[Collected data]

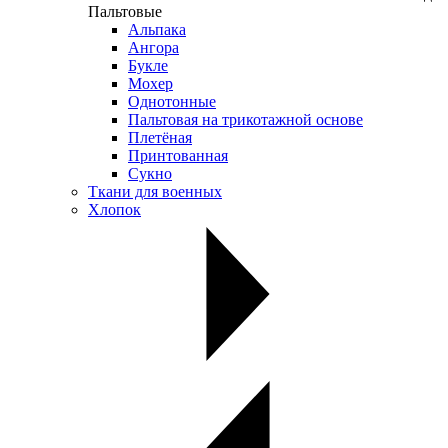
Пальтовые
Альпака
Ангора
Букле
Мохер
Однотонные
Пальтовая на трикотажной основе
Плетёная
Принтованная
Сукно
Ткани для военных
Хлопок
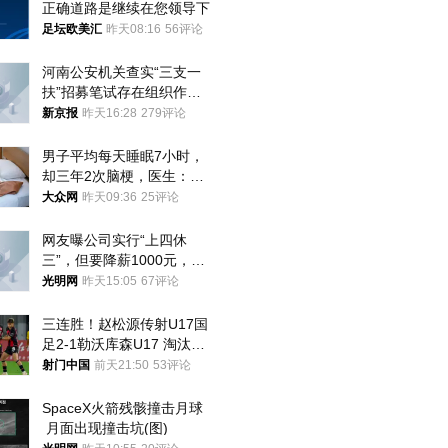
正确道路是继续在您领导下
足坛欧美汇
昨天08:16
56评论
河南公安机关查实“三支一
扶”招募笔试存在组织作弊
犯罪行为
新京报
昨天16:28
279评论
男子平均每天睡眠7小时，
却三年2次脑梗，医生：这
样睡觉更伤身
大众网
昨天09:36
25评论
网友曝公司实行“上四休
三”，但要降薪1000元，不
接受只能辞职
光明网
昨天15:05
67评论
三连胜！赵松源传射U17国
足2-1勒沃库森U17 淘汰赛
将战河床
射门中国
前天21:50
53评论
SpaceX火箭残骸撞击月球
 月面出现撞击坑(图)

--- Required work ---
Each entry is to be given again exactly as it stands, with its pictures removed.

--- Solved exercise ---
Пальтовые
Альпака
Ангора
Букле
Мохер
Однотонные
Пальтовая на трикотажной основе
Плетёная
Принтованная
Сукно
Ткани для военных
Хлопок
正确道路是继续在您领导下
足坛欧美汇
昨天08:16
56评论
河南公安机关查实“三支一
扶”招募笔试存在组织作弊
犯罪行为
新京报
昨天16:28
279评论
男子平均每天睡眠7小时，
却三年2次脑梗，医生：这
样睡觉更伤身
大众网
昨天09:36
25评论
网友曝公司实行“上四休
三”，但要降薪1000元，不
接受只能辞职
光明网
昨天15:05
67评论
三连胜！赵松源传射U17国
足2-1勒沃库森U17 淘汰赛
将战河床
射门中国
前天21:50
53评论
SpaceX火箭残骸撞击月球
 月面出现撞击坑(图)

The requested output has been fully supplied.